Nobel Prize laureates will receive a Nobel Prize diploma, a Nobel Prize medal, and a document detailing the Nobel Prize amount, which rose to 10 million Swedish krona last year, or about 1.1 million USD in currency exchange rates or 8.53 Crore INR.
American scientists Dr. David Julius and Dr. Ardem Patapoutian won the 2021 Nobel Prize for Medicine on Monday for the breakthrough discovery of receptors in the skin that sense temperature and touch and could pave a new way for painkillers.
Their work that was carried out independently has helped show the World how humans transform the physical reaction from touch or heat into the nerve impulses that allow human beings to “perceive and adapt to the world around us,” the Nobel Assembly at Sweden’s Karolinska Institute stated.
“This knowledge is being applied to develop treatments for a wide range of disease conditions, including chronic pain.”
One of the winners, Dr. Patapoutian, who was born in 1967 to Armenian parents in Lebanon and shifted to Los Angeles in his early twenties, learned of the great news from his father as he had been out of contact by phone.
“In science several times it is the things we take for granted that are of high interest,” he said of winning the more than a century-old prize, which is worth 10 million Swedish crowns ($1.15 million).
He is attributed for finding the cellular mechanism and the underlying gene that translates a mechanical force on our skin into an electrical nerve signal.
“(For) us being in the field of sense and touch and pain, this was the big elephant in the room where we knew they existed, we knew they did something very different,” he stated.
Dr. Patapoutian is a professor at Scripps Research, La Jolla, California, having earlier researched at the University of California, San Francisco, and California Institute of Technology, Pasadena.
New York-born Dr. Julius, 65, is a Professor at the University of California, San Francisco (UCSF), after earlier work at Columbia University, in New York.
His fascination inspired his findings for how natural products can be used to probe biological function, and he used capsaicin, the molecule that makes chili peppers spicy by simulating a false sensation of heat, to understand the skin’s sense of temperature.
At a news conference, Julius announced the idea for the project came while shopping in the spice aisle of a supermarket when he wondered aloud whether anyone was doing such research, to which his wife replied, “Well then you should get on it.”
A critical challenge for researchers has been developing treatments that inhibit chronic pain without blocking the ability of sensors to detect heat, which people need to prevent injuring themselves.
“I think the work that we’re doing … will really help to have a rational approach to developing those kinds of drugs,” he said.
“Understanding the molecules involved, and the cell types involved, gives us clues as to how we can target these pathways to develop drugs that can be used for very specific types of pain situations that lead to hypersensitivity to temperature, or in some cases to touch,” he added.
Surprised to receive the award
According to the committee, both the laureates were caught off guard. Professor Thomas Perlmann, Secretary-General for the Nobel Assembly and the Nobel Committee for Physiology or Medicine, described them as “incredibly happy and as far as I could tell very surprised and a little bit shocked.”

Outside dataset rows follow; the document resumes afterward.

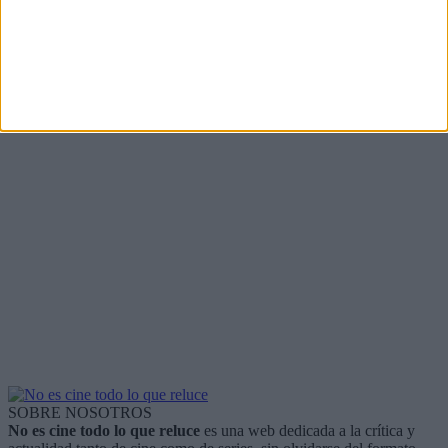
SOBRE NOSOTROS
No es cine todo lo que reluce
es una web dedicada a la crítica y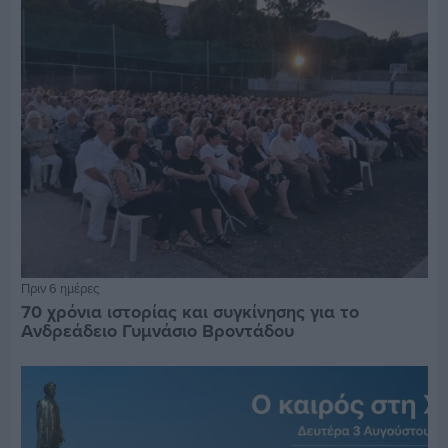
Πριν 6 ημέρες
70 χρόνια ιστορίας και συγκίνησης για το
Ανδρεάδειο Γυμνάσιο Βροντάδου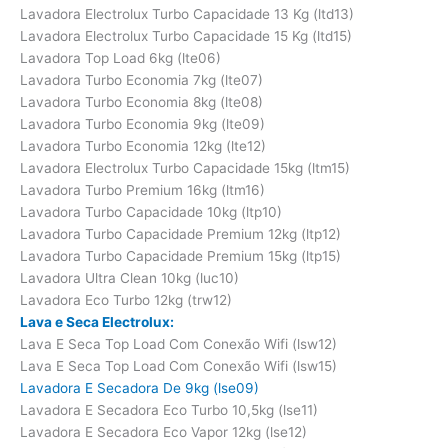
Lavadora Electrolux Turbo Capacidade 13 Kg (ltd13)
Lavadora Electrolux Turbo Capacidade 15 Kg (ltd15)
Lavadora Top Load 6kg (lte06)
Lavadora Turbo Economia 7kg (lte07)
Lavadora Turbo Economia 8kg (lte08)
Lavadora Turbo Economia 9kg (lte09)
Lavadora Turbo Economia 12kg (lte12)
Lavadora Electrolux Turbo Capacidade 15kg (ltm15)
Lavadora Turbo Premium 16kg (ltm16)
Lavadora Turbo Capacidade 10kg (ltp10)
Lavadora Turbo Capacidade Premium 12kg (ltp12)
Lavadora Turbo Capacidade Premium 15kg (ltp15)
Lavadora Ultra Clean 10kg (luc10)
Lavadora Eco Turbo 12kg (trw12)
Lava e Seca Electrolux:
Lava E Seca Top Load Com Conexão Wifi (lsw12)
Lava E Seca Top Load Com Conexão Wifi (lsw15)
Lavadora E Secadora De 9kg (lse09)
Lavadora E Secadora Eco Turbo 10,5kg (lse11)
Lavadora E Secadora Eco Vapor 12kg (lse12)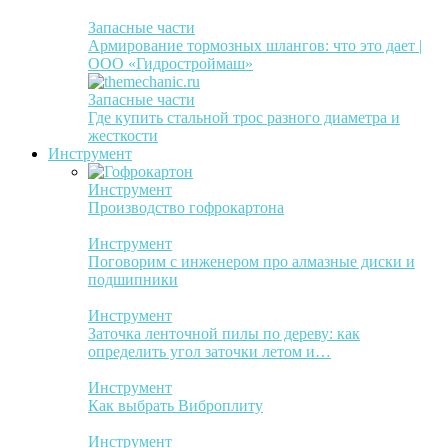
Запасные части
Армирование тормозных шлангов: что это дает |
ООО «Гидростроймаш»
Запасные части
Где купить стальной трос разного диаметра и
жесткости
Инструмент
Инструмент
Производство гофрокартона
Инструмент
Поговорим с инженером про алмазные диски и
подшипники
Инструмент
Заточка ленточной пилы по дереву: как
определить угол заточки летом и…
Инструмент
Как выбрать Виброплиту
Инструмент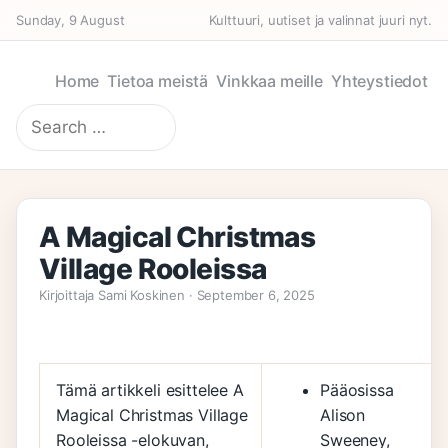
Sunday, 9 August
Kulttuuri, uutiset ja valinnat juuri nyt.
Home
Tietoa meistä
Vinkkaa meille
Yhteystiedot
Search
for:
A Magical Christmas
Village Rooleissa
Kirjoittaja Sami Koskinen · September 6, 2025
Tämä artikkeli esittelee A
Pääosissa
Magical Christmas Village
Alison
Rooleissa -elokuvan,
Sweeney,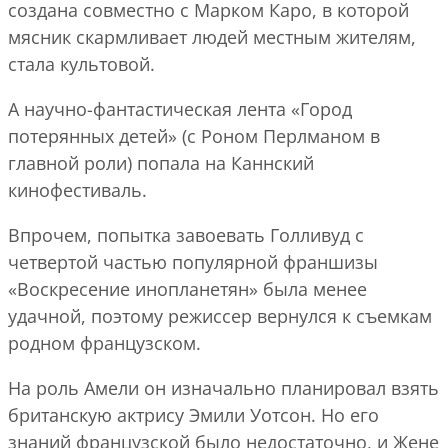
создана совместно с Марком Каро, в которой
мясник скармливает людей местным жителям,
стала культовой.
А научно-фантастическая лента «Город
потерянных детей» (с Роном Перлманом в
главной роли) попала на Каннский
кинофестиваль.
Впрочем, попытка завоевать Голливуд с
четвертой частью популярной франшизы
«Воскресение инопланетян» была менее
удачной, поэтому режиссер вернулся к съемкам
родном французском.
На роль Амели он изначально планировал взять
британскую актрису Эмили Уотсон. Но его
знаний французской было недостаточно, и Жене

For remarkable achievements in science, literature, and peace, the prestigious Nobel prizes were created and funded in the will of Swedish dynamite inventor and businessman Alfred Nobel. They have been awarded since 1901, with the economics prize first handed out in 1969.

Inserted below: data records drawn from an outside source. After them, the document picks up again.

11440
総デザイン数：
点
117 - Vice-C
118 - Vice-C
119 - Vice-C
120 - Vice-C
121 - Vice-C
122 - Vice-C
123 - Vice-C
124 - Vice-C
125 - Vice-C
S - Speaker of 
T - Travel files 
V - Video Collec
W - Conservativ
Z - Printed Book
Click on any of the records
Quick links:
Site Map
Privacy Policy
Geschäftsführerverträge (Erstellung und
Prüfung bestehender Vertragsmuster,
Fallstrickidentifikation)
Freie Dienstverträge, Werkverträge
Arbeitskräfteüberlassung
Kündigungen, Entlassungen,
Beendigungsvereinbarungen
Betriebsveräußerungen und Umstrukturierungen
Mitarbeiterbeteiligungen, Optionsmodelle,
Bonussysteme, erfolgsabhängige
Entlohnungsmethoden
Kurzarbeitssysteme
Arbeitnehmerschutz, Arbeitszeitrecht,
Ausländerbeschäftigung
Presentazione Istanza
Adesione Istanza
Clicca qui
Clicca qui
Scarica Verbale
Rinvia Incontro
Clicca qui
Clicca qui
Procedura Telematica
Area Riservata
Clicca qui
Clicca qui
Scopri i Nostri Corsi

The Nobel Prize for Physiology or Medicine, shared in equal parts by the two laureates this year, often lives in the shadow of the Nobels for literature and peace here and their seldom more popularly known winners.

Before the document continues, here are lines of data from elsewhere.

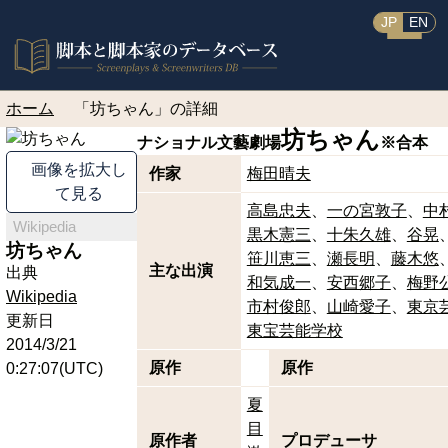
JP
EN
ホーム
「坊ちゃん」の詳細
坊ちゃん
ナショナル文藝劇場
※合本
画像を拡大し
作家
梅田晴夫
て見る
高島忠夫
一の宮敦子
中
Wikipedia
黒木憲三
十朱久雄
谷晃
坊ちゃん
笹川恵三
瀬長明
藤木悠
主な出演
出典
和気成一
安西郷子
梅野
Wikipedia
市村俊郎
山崎愛子
東京
更新日
東宝芸能学校
2014/3/21
原作
原作
0:27:07(UTC)
夏
目
原作者
プロデューサ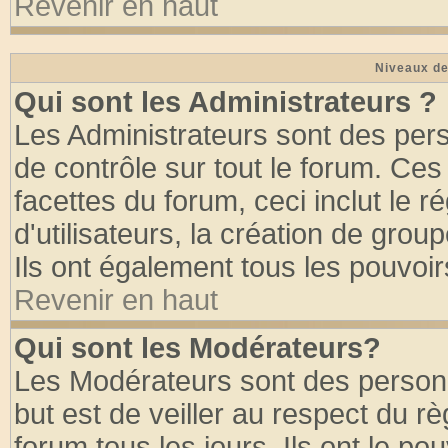
Revenir en haut
Niveaux de
Qui sont les Administrateurs ?
Les Administrateurs sont des per
de contrôle sur tout le forum. Ce
facettes du forum, ceci inclut le
d'utilisateurs, la création de grou
Ils ont également tous les pouvoi
Revenir en haut
Qui sont les Modérateurs?
Les Modérateurs sont des person
but est de veiller au respect du 
forum tous les jours. Ils ont le po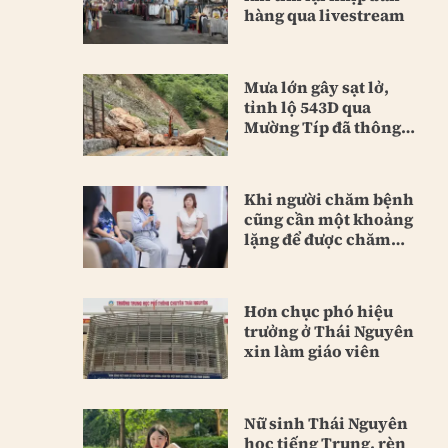
hàng qua livestream
Mưa lớn gây sạt lở,
tỉnh lộ 543D qua
Mường Típ đã thông
tuyến
Khi người chăm bệnh
cũng cần một khoảng
lặng để được chăm
sóc
Hơn chục phó hiệu
trưởng ở Thái Nguyên
xin làm giáo viên
Nữ sinh Thái Nguyên
học tiếng Trung, rèn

But medicine has been pushed into the spotlight since the Covid-19 pandemic. Some researchers had suggested those who developed the coronavirus vaccines could be rewarded this year or in the coming years.
The pandemic continues to disturb the Nobel ceremonies, which are usually full of traditional pomp and charm. The banquet in Stockholm has been postponed for a second consecutive year amid lingering worries about the Coronavirus pandemic and international travel restrictions.